A Subordinação na Poesia

Introdução

Este trabalho busca examinar a influência da sociedade na institucionalização da literatura, explorando os motivos que levam a sociedade a agir dessa maneira, e como a poesia desafia esse contrato social. Para alcançar esse objetivo, realizaremos uma análise de três diferentes escolas literárias, abrangendo o classicismo, o barroco e o modernismo.

Resumo

Neste estudo, analisaremos três poemas de três escolas literárias diferentes: "Endecha à Bárbara escrava" de Luís de Camões (poema do período classicista), "Quer seja curto ou comprido" de Manuel Maria du Bocage (poema do período neoclassicista) e "Em Linha Reta" de Álvaro de Campos, heterônimo de Fernando Pessoa (período modernista) . Observaremos como a poesia, em particular, subverte as normas e modifica as relações entre o leitor e o escritor, desafiando as convenções sociais. Além disso, para fundamentar essa análise foi utilizado o texto "Luís de Camões: ensombramento e descobrimento" de Sophia de Mello Breyner, a fim de fundamentar a subversão na poesia e demonstrar que a poesia não é uma instituição, mas sim uma transgressão.

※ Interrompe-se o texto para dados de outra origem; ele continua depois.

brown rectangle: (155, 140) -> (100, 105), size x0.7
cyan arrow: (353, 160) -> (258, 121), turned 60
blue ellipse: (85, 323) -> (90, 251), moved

A Formação do Contrato Social e a Institucionalização da Literatura pela Sociedade

O ser humano, como um ser social, depende da interação com outros para aprender e se desenvolver. No entanto, essa interação social, embora muitas vezes benéfica, estabelece padrões a serem seguidos pelos membros da comunidade. Esses padrões são essenciais para a vida em sociedade, mas também têm o potencial de influenciar e institucionalizar a literatura. Enfim, a literatura, como expressão do pensamento humano, reflete os valores de uma época. Portanto, a sociedade busca ver representado os seus valores nela. No entanto, mesmo autores que desafiam as normas sociais acabam fazendo parte de um contrato, ou aliança, com a sociedade e seus leitores, mas mesmo estes acabam por quebrar essa aliança quando não fazem o que se espera deles. Isso pode ocorrer quando um texto usa a arte do engano.

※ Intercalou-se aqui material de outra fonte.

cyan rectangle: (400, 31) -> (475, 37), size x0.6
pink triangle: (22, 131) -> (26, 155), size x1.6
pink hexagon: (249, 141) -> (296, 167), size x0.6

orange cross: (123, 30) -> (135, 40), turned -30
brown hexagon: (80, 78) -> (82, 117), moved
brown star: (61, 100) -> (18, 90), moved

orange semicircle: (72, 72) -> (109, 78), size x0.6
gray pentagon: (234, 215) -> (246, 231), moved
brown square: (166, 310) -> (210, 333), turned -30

A Poesia Subvertendo as Regras e Quebrando os Contratos Firmados Com a Sociedade

Na poesia, notamos um movimento contrário à institucionalização. Poetas como Camões, Pessoa e Bocage desafiam essas regras e as transgridem. Isso demonstra que nem toda literatura pode ser institucionalizada, pois a poesia, como exemplificada pelos poemas de Camões e Bocage, pode subverter as normas vigentes na sociedade. Bocage, por exemplo, estabelece uma aliança com a sociedade e seus leitores como um transgressor das regras, mas quebra essa aliança quando escreve poemas que parecem subversivos, mas, na realidade, não o são.

Análise do Poema Camoniano Endecha à Bárbara escrava( indicação do autor, o poema não tem título) e a subversão como quebra das regras vigentes.

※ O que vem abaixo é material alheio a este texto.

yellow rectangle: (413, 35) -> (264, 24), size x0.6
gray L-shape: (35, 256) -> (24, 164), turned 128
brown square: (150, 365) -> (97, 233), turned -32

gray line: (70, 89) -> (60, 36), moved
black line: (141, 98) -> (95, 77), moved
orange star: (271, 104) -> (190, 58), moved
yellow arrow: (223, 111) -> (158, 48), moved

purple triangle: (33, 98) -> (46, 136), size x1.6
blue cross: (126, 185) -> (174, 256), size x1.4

Luís de Camões, no poema Endecha à Bárbara escrava , subverte a ordem vigente na sociedade em que vivia .Em uma sociedade europeia lusitana, onde aceitável e correto era o homem se casar com uma mulher branca, loura e europeia ele declara o seu amor a uma escrava. Esse comportamento subverte as leis (pelo menos sociais ) daquela época.

O poeta vai mais longe e afirma que nunca antes viu uma mulher mais formosa do que aquela que o mantém cativo.

Como podemos perceber na estrofe abaixo o poeta afirma que é cativo de uma escrava . Só esse fator já é um modo de subverter o pensamento da época, pois o poema não fala de um amor de um europeu para uma europeia, mas de um europeu para uma não europeia . Além de não ser uma mulher considerada ideal para ele ( considerada pela sociedade) ,ele vai além e diz que entre suas iguais não existe alguém tão bela quanto essa mulher.

Endechas a Bárbara escrava

“ Aquela cativa

Que me tem cativo,

Porque nela vivo

Já não quer que viva.

Eu nunca vi rosa

Em suaves molhos,

Que pera meus olhos

Fosse mais fermosa.” Camões

Além disso, ele subverte o padrão de beleza da época dizendo não existir mulher mais bela que a cativa. O padrão de beleza para a época era a mulher ter olhos claros e cabelos louros, contudo, ele a acha bela mesmo tendo os olhos escuros,rosto singular (diferente daqueles que compunham a sociedade em que vivia) e os cabelos negros. Como podemos ver,nos versos abaixo, a poesia subverte os padrões de beleza.

“Nem no campo flores,

Nem no céu estrelas

Me parecem belas

Como os meu amores

Rosto singular,

Olhos sossegados,

Pretos e cansados,

Mas não de matar.”

“U~a graça viva,

Que neles lhe mora,

Pera ser senhora

De quem é cativa.

Pretos os cabelos,

Onde o povo vão

Perde opinião

Que os louros são belos”. Camões

Enfim, neste poema podemos ver que Camões transgride todas as regras da sociedade quando se apaixona por uma mulher negra que tem os cabelos e olhos escuros, haja visto que o que era institucionalizado era o homem europeu se casar com uma uma branca ,loura e de olhos claros. Mas, no poema não é isso que vemos. A mulher que é objeto da sua paixão não corresponde a esse biotipo. (...) “Pretos os cabelos,/ Onde o povo vão /Perde opinião /Que os louros são belos./ Que a neve lhe jura/ Que trocara a cor.”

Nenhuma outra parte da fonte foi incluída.